* _What is expected_
Restate the data below word for word. Skip any images it contains.

[Opening Data for processing section]

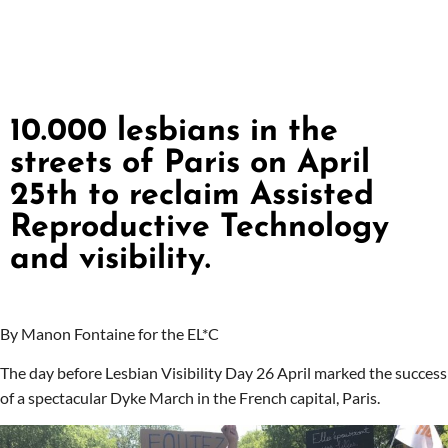
10.000 lesbians in the
streets of Paris on April
25th to reclaim Assisted
Reproductive Technology
and visibility.
By Manon Fontaine for the EL*C
The day before Lesbian Visibility Day 26 April marked the success
of a spectacular Dyke March in the French capital, Paris.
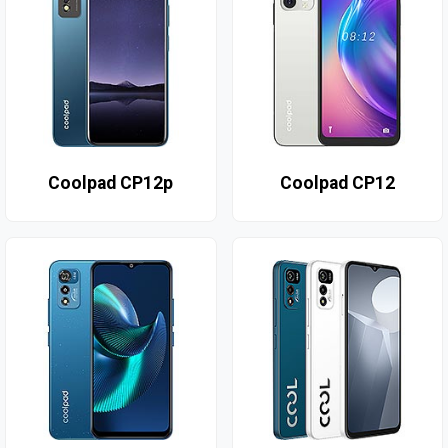
Coolpad CP12p
Coolpad CP12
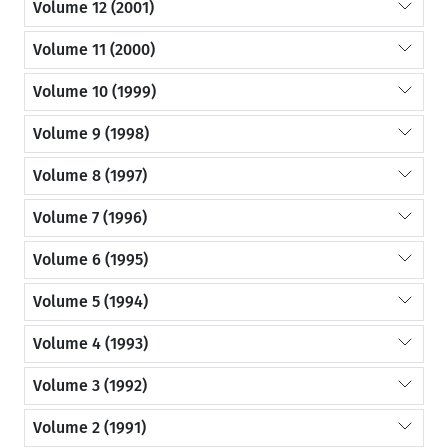
Volume 12 (2001)
Volume 11 (2000)
Volume 10 (1999)
Volume 9 (1998)
Volume 8 (1997)
Volume 7 (1996)
Volume 6 (1995)
Volume 5 (1994)
Volume 4 (1993)
Volume 3 (1992)
Volume 2 (1991)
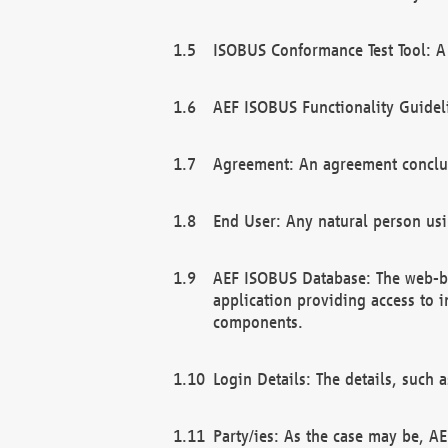
ISOBUS Conformance Test Tool: A 
AEF ISOBUS Functionality Guidel
Agreement: An agreement conclu
End User: Any natural person us
AEF ISOBUS Database: The web-bas
application providing access to 
components.
Login Details: The details, such
Party/ies: As the case may be, AE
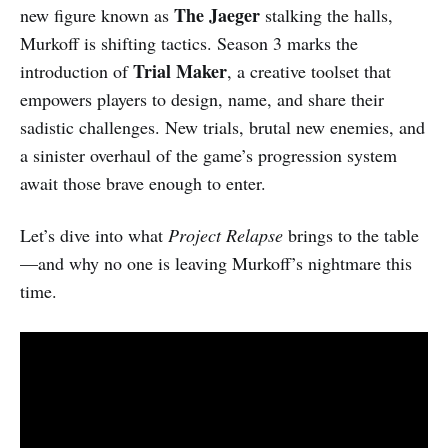
The Jaeger
new figure known as
stalking the halls,
Murkoff is shifting tactics. Season 3 marks the
Trial Maker
introduction of
, a creative toolset that
empowers players to design, name, and share their
sadistic challenges. New trials, brutal new enemies, and
a sinister overhaul of the game’s progression system
await those brave enough to enter.
Let’s dive into what
Project Relapse
brings to the table
—and why no one is leaving Murkoff’s nightmare this
time.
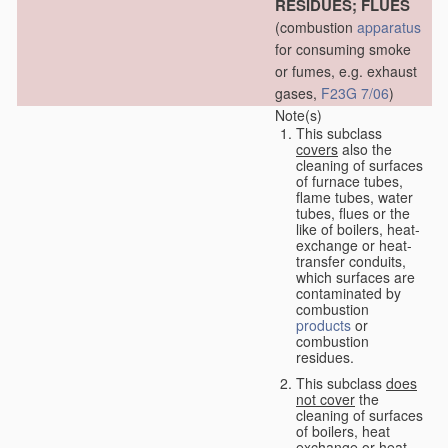
RESIDUES; FLUES
(combustion
apparatus
for consuming smoke
or fumes, e.g. exhaust
gases,
F23G 7/06
)
Note(s)
This subclass
covers
also the
cleaning of surfaces
of furnace tubes,
flame tubes, water
tubes, flues or the
like of boilers, heat-
exchange or heat-
transfer conduits,
which surfaces are
contaminated by
combustion
products
or
combustion
residues.
This subclass
does
not cover
the
cleaning of surfaces
of boilers, heat
exchange or heat-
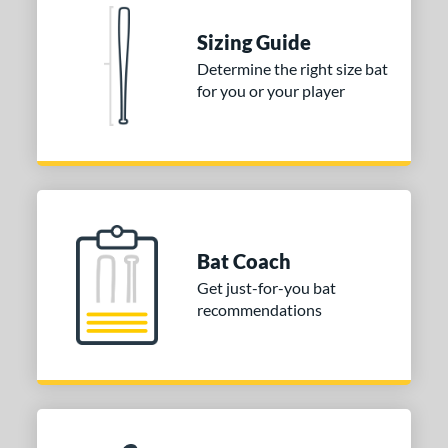
 stars
& Up
matching results
1
Sizing Guide
 stars
& Up
matching results
1
Determine the right size bat
 stars
& Up
matching results
for you or your player
1
or
Black
matching results
2
Blue
matching results
1
Natural
matching results
1
Pink
matching results
1
Bat Coach
Red
matching results
1
Get just-for-you bat
Seafoam
matching results
recommendations
1
COMING SOON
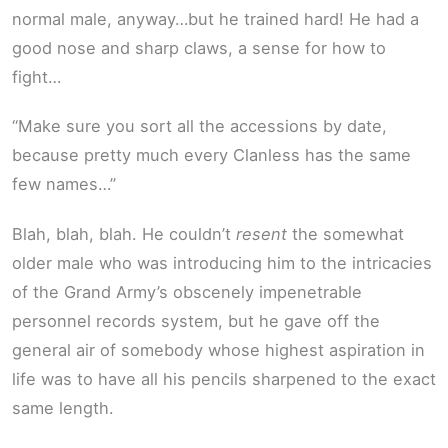
normal male, anyway…but he trained hard! He had a
good nose and sharp claws, a sense for how to
fight…
“Make sure you sort all the accessions by date,
because pretty much every Clanless has the same
few names…”
Blah, blah, blah. He couldn’t
resent
the somewhat
older male who was introducing him to the intricacies
of the Grand Army’s obscenely impenetrable
personnel records system, but he gave off the
general air of somebody whose highest aspiration in
life was to have all his pencils sharpened to the exact
same length.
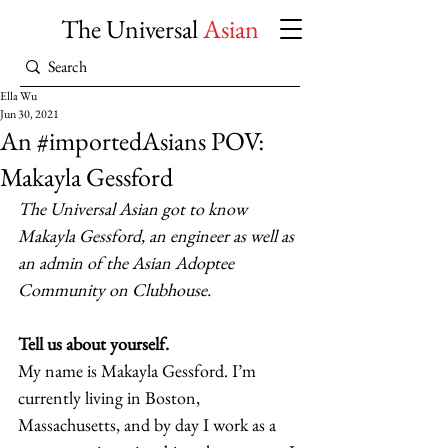
The Universal
Asian
Ella Wu
Jun 30, 2021
An #importedAsians POV:
Makayla Gessford
The Universal Asian got to know 
Makayla Gessford, an engineer as well as 
an admin of the Asian Adoptee 
Community on Clubhouse.
Tell us about yourself.
My name is Makayla Gessford. I’m 
currently living in Boston, 
Massachusetts, and by day I work as a 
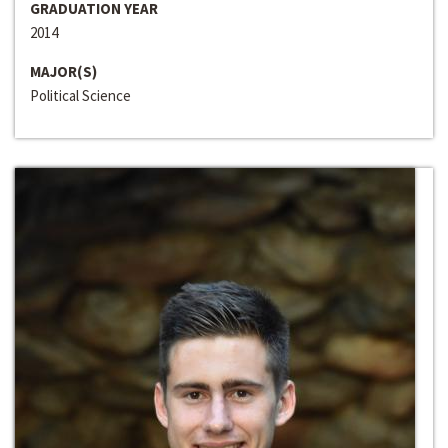
GRADUATION YEAR
2014
MAJOR(S)
Political Science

[Closing Data for processing section]

* _Completed exercise_
10.000 lesbians in the
streets of Paris on April
25th to reclaim Assisted
Reproductive Technology
and visibility.
By Manon Fontaine for the EL*C
The day before Lesbian Visibility Day 26 April marked the success
of a spectacular Dyke March in the French capital, Paris.
Coolpad CP12p
Coolpad CP12
Volume 12 (2001)
Volume 11 (2000)
Volume 10 (1999)
Volume 9 (1998)
Volume 8 (1997)
Volume 7 (1996)
Volume 6 (1995)
Volume 5 (1994)
Volume 4 (1993)
Volume 3 (1992)
Volume 2 (1991)
ISOBUS Conformance Test Tool: A 
AEF ISOBUS Functionality Guidel
Agreement: An agreement conclu
End User: Any natural person us
AEF ISOBUS Database: The web-bas
application providing access to 
components.
Login Details: The details, such
Party/ies: As the case may be, AE
The Jaeger
new figure known as
stalking the halls,
Murkoff is shifting tactics. Season 3 marks the
Trial Maker
introduction of
, a creative toolset that
empowers players to design, name, and share their
sadistic challenges. New trials, brutal new enemies, and
a sinister overhaul of the game’s progression system
await those brave enough to enter.
Let’s dive into what
Project Relapse
brings to the table
—and why no one is leaving Murkoff’s nightmare this
time.
RESIDUES; FLUES
(combustion
apparatus
for consuming smoke
or fumes, e.g. exhaust
gases,
F23G 7/06
)
Note(s)
This subclass
covers
also the
cleaning of surfaces
of furnace tubes,
flame tubes, water
tubes, flues or the
like of boilers, heat-
exchange or heat-
transfer conduits,
which surfaces are
contaminated by
combustion
products
or
combustion
residues.
This subclass
does
not cover
the
cleaning of surfaces
of boilers, heat
exchange or heat-
 stars
& Up
matching results
1
Sizing Guide
 stars
& Up
matching results
1
Determine the right size bat
 stars
& Up
matching results
for you or your player
1
or
Black
matching results
2
Blue
matching results
1
Natural
matching results
1
Pink
matching results
1
Bat Coach
Red
matching results
1
Get just-for-you bat
Seafoam
matching results
recommendations
1
COMING SOON
normal male, anyway…but he trained hard! He had a
good nose and sharp claws, a sense for how to
fight…
“Make sure you sort all the accessions by date,
because pretty much every Clanless has the same
few names…”
Blah, blah, blah. He couldn’t
resent
the somewhat
older male who was introducing him to the intricacies
of the Grand Army’s obscenely impenetrable
personnel records system, but he gave off the
general air of somebody whose highest aspiration in
life was to have all his pencils sharpened to the exact
same length.
The Universal
Asian
Ella Wu
Jun 30, 2021
An #importedAsians POV:
Makayla Gessford
The Universal Asian got to know 
Makayla Gessford, an engineer as well as 
an admin of the Asian Adoptee 
Community on Clubhouse.
Tell us about yourself.
My name is Makayla Gessford. I’m 
currently living in Boston, 
Massachusetts, and by day I work as a 
GRADUATION YEAR
2014
MAJOR(S)
Political Science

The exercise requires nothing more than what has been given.